REQUIRED WORK —
For the word "noch", search the records and show each line in which it occurs.
INFORMATION START
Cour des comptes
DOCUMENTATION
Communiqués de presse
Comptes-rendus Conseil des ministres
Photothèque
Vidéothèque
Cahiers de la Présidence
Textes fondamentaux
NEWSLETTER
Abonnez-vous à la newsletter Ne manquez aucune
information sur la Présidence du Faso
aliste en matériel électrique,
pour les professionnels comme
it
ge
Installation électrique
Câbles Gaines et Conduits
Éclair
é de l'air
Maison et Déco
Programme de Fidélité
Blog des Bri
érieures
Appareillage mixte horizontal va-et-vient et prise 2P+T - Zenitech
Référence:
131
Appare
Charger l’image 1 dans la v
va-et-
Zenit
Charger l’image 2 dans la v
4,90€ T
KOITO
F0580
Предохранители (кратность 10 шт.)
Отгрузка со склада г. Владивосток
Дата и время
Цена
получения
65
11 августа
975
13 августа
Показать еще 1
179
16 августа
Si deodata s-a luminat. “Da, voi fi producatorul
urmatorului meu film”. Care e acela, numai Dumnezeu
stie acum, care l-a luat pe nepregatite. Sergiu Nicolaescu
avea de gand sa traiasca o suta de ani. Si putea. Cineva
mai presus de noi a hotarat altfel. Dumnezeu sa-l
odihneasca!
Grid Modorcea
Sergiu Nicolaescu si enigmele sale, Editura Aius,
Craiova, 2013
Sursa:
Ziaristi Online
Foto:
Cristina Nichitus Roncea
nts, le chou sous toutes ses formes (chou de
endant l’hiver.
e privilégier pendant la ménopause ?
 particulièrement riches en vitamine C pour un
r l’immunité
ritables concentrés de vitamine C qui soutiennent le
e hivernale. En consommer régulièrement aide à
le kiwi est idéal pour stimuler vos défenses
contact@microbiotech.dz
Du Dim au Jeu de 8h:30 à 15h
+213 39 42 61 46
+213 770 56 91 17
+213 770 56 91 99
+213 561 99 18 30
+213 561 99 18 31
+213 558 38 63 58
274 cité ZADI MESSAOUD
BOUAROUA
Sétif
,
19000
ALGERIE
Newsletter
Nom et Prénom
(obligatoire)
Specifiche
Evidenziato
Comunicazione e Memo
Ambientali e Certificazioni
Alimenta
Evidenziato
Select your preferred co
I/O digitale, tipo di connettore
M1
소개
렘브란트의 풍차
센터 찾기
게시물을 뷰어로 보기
INFORMATION END
INFORMATION START
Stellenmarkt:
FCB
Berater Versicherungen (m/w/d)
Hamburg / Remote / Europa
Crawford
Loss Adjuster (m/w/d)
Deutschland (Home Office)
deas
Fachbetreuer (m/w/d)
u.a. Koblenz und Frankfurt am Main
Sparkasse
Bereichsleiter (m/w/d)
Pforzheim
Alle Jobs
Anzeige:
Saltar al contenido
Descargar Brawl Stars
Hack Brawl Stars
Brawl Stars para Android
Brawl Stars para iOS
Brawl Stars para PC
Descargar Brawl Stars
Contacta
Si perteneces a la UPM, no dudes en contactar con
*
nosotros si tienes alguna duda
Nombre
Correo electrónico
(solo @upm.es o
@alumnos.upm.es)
INFORMATION END
INFORMATION START
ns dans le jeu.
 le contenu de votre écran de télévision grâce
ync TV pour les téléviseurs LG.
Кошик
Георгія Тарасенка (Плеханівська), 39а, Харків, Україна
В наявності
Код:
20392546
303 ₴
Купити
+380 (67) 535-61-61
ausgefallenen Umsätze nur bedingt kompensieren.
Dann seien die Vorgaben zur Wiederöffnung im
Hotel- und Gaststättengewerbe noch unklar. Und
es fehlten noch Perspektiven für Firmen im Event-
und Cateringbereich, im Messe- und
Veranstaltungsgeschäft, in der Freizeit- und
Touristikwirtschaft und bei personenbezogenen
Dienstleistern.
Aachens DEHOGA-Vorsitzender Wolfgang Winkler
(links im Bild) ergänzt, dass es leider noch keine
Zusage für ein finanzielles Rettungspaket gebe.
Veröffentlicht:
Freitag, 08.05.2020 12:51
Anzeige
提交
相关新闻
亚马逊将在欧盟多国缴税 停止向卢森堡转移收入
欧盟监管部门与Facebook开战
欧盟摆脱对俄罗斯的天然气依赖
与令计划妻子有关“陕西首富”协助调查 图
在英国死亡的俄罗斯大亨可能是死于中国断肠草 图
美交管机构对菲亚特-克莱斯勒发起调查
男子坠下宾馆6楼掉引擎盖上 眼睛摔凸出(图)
INFORMATION END
SOLUTION TO THE PROBLEM —
Hotel- und Gaststättengewerbe noch unklar. Und
es fehlten noch Perspektiven für Firmen im Event-
(links im Bild) ergänzt, dass es leider noch keine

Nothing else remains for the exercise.